Seth Green claims Bill Murray dropped him in a rubbish bin aged nine: “I was horrified”
Seth Green has alleged that Bill Murray held him by the ankles and dropped him in a rubbish bin backstage at Saturday Night Live (SNL) when he was nine years old.
Green claims that Murray was so incensed by him sitting on the arm rest of “his chair” backstage and the child’s refusal to move that he “picked me up by my ankles” and dropped him into a trash can outside.
The Austin Powers actor is the latest to accuse Murray of inappropriate behaviour after Geena Davis made claims of a “bad” experience with him while filming 1990’s Quick Change.
Since then, a report confirming that Murray reached a monetary settlement with a female accuser whom he was physically inappropriate with on the set of the currently suspended film Being Mortal has been released, and Rob Schneider has also alleged that Murray “hated” various SNL cast members, specifically Chris Farley and Adam Sandler.
On a recent episode of the Good Mythical Morning YouTube show, Green accused Murray of placing him upside down in a trash can – a move that left him in tears.
“When I was nine years old, I did a spot on Saturday Night Live when Mary Gross was one of the on-the-scene anchor people for the news, and she did a whole thing about what kids think about the Christmas holiday,” Green said, adding that he passed time backstage by watching television. Murray was the host of that particular SNL episode.
“[Murray] saw me sitting on the arm of this chair and made a big fuss about me being in his seat,” Green said. “And I was like, ‘That is absurd. I am sitting on the arm of this couch. There are several lengths of this sofa. Kindly eff off.’ And he was like, ‘That’s my chair.’”
Green said that his mother had suggested he move so that Murray could sit wherever he wanted but Green refused to give up the seat. He recalled saying to Murray: “Are you this much of a jerk? This rude to tell a nine year old to get out of your chair? What is this power play?”
“He picked me up by my ankles,” Green continued, “held me upside down…he dangled me over a trash can and he was like, ‘The trash goes in the trash can.’ And I was screaming, and I swung my arms, flailed wildly, full contact with his balls. He dropped me in the trash can, the trash can falls over. I was horrified. I ran away, hid under the table in my dressing room and just cried.”
Variety, which has reported on Green’s claims, says it has reached out to Murray’s representatives for comment.
Green’s allegation follows Davis making her claim about Murray in her new memoir Dying Of Politeness.

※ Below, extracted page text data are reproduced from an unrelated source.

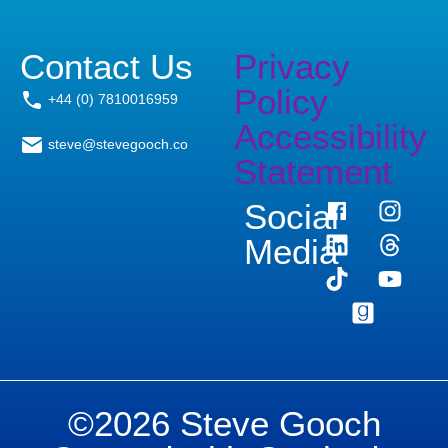
Contact Us
Privacy
Policy
+44 (0) 7810016959
Accessibility
steve@stevegooch.co
Statement
Social
Media
©2026 Steve Gooch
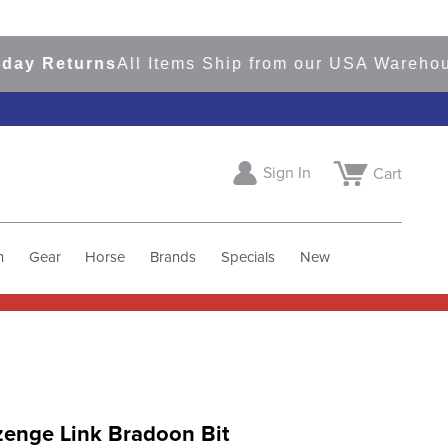
 Returns
All Items Ship from our USA Warehouses
Sign In
Cart
h
Gear
Horse
Brands
Specials
New
zenge Link Bradoon Bit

In it, she claims that during their first meeting in a hotel suite, Murray greeted her with a massage device that he insisted on using on her, despite her refusing.
Davis also alleges that Murray later tracked her down in her trailer during production and screamed at her for being late, and continued to do so as she hurried to set and when she arrived, witnessed by hundreds of colleagues.

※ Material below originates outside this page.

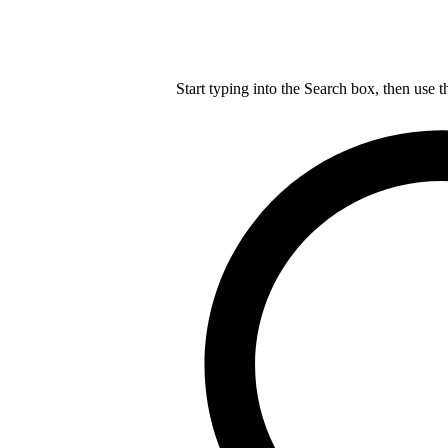
Start typing into the Search box, then use t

“That was bad,” Davis told The Times. “The way he behaved at the first meeting… I should have walked out of that or profoundly defended myself, in which case I wouldn’t have got the part.
“I could have avoided that treatment if I’d known how to react or what to do during the audition. But, you know, I was so non-confrontational that I just didn’t…”
In April, production on the comedy Being Mortal – roughly half of which had been shot under Disney’s Searchlight Pictures – was suspended. It was reported at the time that Murray would be investigated for his alleged behaviour, however details surrounding the allegation itself were kept under wraps.
That changed slightly in May when Murray himself opened up about the situation. In an interview with CNBC he explained: “I had a difference of opinion with a woman I’m working with. I did something I thought was funny, and it wasn’t taken that way.”
According to this week’s report, which was published on Monday (October 10) by Puck, the incident involved Murray being physically inappropriate with a female staffer on the set of Being Mortal. The woman’s name is withheld for the sake of her privacy, though it’s noted that she was not co-star Keke Palmer, dispelling recent rumours.
It’s said that Murray had been “particularly friendly” with the woman, who was “much younger” than him (Murray was 71 at the time of the alleged incident), and had erroneously read their interactions as flirting.
Murray had reportedly dismissed his actions as being done in jest, however his accuser “interpreted his actions as entirely sexual” and had been “horrified” by the encounter. She reportedly filed a complaint against Murray – as did another staffer on the film’s set, who’d allegedly witnessed the incident.
NME has approached Bill Murray and Searchlight Pictures for comment in light of the report.